**Work to be completed:** Give back an exact copy of the entries beneath, minus the pictures.

+++++

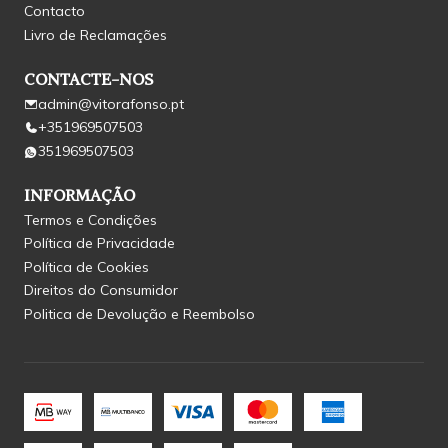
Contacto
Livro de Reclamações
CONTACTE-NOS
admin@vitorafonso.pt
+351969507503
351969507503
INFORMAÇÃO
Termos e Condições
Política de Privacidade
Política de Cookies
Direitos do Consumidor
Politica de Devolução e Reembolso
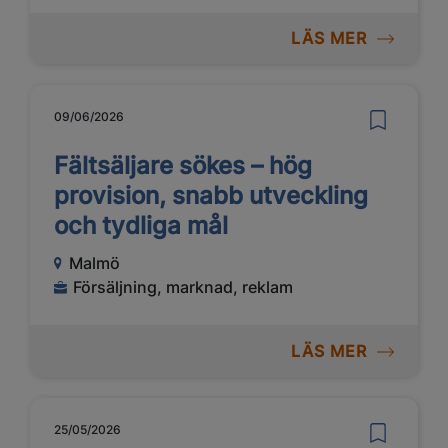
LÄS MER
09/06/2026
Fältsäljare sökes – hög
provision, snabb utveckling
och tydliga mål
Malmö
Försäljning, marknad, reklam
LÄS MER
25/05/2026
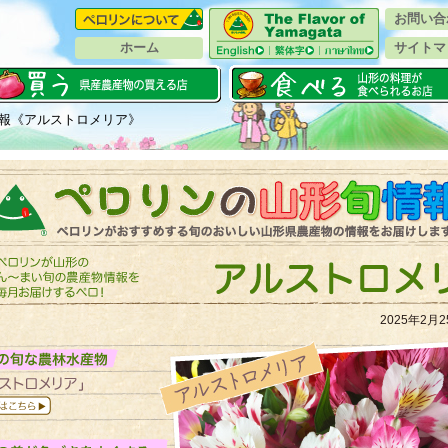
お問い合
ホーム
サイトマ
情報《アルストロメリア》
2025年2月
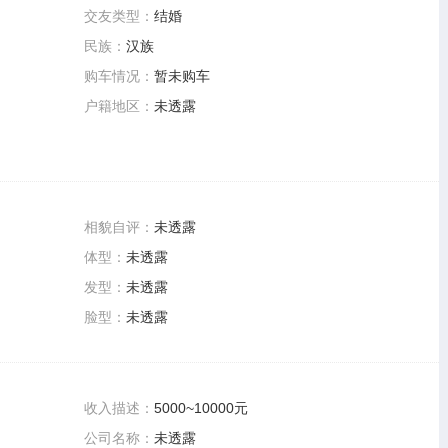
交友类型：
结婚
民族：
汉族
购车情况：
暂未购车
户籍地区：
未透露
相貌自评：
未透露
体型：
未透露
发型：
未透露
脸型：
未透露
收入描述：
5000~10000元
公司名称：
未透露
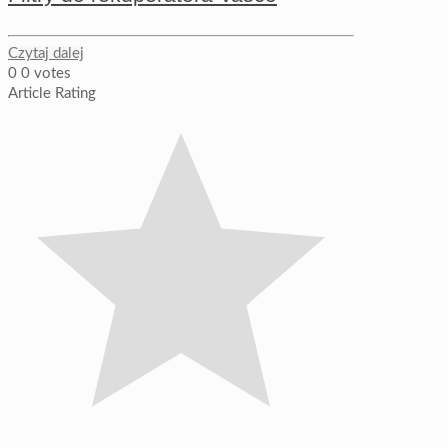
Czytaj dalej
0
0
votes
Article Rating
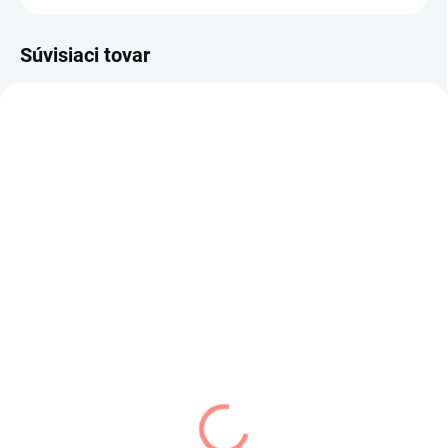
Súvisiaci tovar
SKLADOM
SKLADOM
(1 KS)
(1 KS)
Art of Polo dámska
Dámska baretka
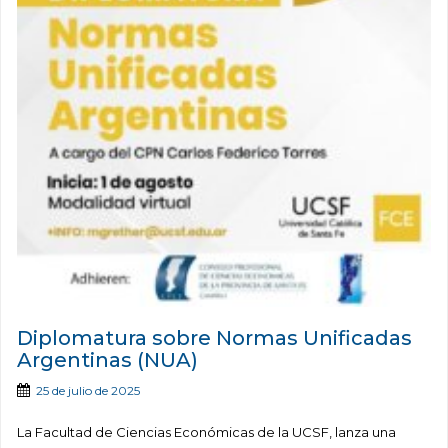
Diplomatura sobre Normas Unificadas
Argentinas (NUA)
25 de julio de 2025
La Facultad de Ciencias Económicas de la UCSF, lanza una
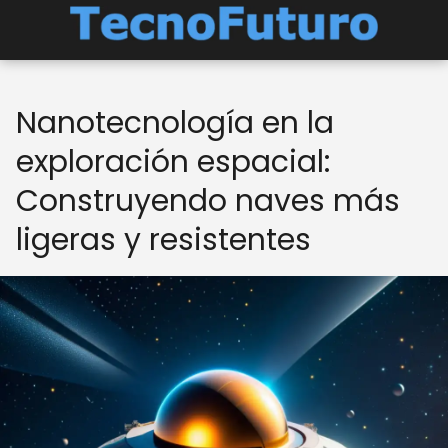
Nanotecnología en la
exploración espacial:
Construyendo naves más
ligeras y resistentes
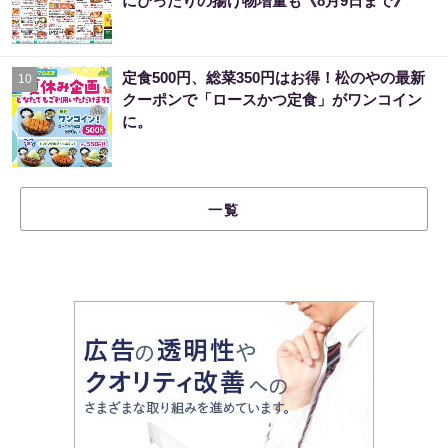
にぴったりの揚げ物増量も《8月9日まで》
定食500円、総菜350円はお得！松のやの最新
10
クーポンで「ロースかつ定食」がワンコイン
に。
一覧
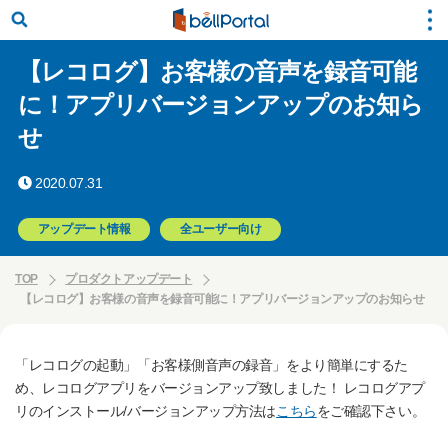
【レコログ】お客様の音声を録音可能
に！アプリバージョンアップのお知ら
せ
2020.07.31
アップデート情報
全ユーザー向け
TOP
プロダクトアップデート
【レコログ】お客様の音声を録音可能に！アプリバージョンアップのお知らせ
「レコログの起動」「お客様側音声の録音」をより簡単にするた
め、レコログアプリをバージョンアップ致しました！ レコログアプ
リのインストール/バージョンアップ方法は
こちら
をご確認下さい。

+++++

**Written solution:**
Contacto
Livro de Reclamações
CONTACTE-NOS
admin@vitorafonso.pt
+351969507503
351969507503
INFORMAÇÃO
Termos e Condições
Política de Privacidade
Política de Cookies
Direitos do Consumidor
Politica de Devolução e Reembolso
LÄS MER
09/06/2026
Fältsäljare sökes – hög
provision, snabb utveckling
och tydliga mål
Malmö
Försäljning, marknad, reklam
LÄS MER
25/05/2026
お問い合
ホーム
サイトマ
情報《アルストロメリア》
2025年2月
交友类型：
结婚
民族：
汉族
购车情况：
暂未购车
户籍地区：
未透露
相貌自评：
未透露
体型：
未透露
发型：
未透露
脸型：
未透露
收入描述：
5000~10000元
公司名称：
未透露
Czytaj dalej
0
0
votes
Article Rating
Súvisiaci tovar
SKLADOM
SKLADOM
(1 KS)
(1 KS)
Art of Polo dámska
Dámska baretka
Diplomatura sobre Normas Unificadas
Argentinas (NUA)
25 de julio de 2025
La Facultad de Ciencias Económicas de la UCSF, lanza una
Nanotecnología en la
exploración espacial:
Construyendo naves más
ligeras y resistentes
にぴったりの揚げ物増量も《8月9日まで》
定食500円、総菜350円はお得！松のやの最新
10
クーポンで「ロースかつ定食」がワンコイン
に。
一覧
【レコログ】お客様の音声を録音可能
に！アプリバージョンアップのお知ら
せ
2020.07.31
アップデート情報
全ユーザー向け
TOP
プロダクトアップデート
【レコログ】お客様の音声を録音可能に！アプリバージョンアップのお知らせ
「レコログの起動」「お客様側音声の録音」をより簡単にするた
め、レコログアプリをバージョンアップ致しました！ レコログアプ
リのインストール/バージョンアップ方法は
こちら
をご確認下さい。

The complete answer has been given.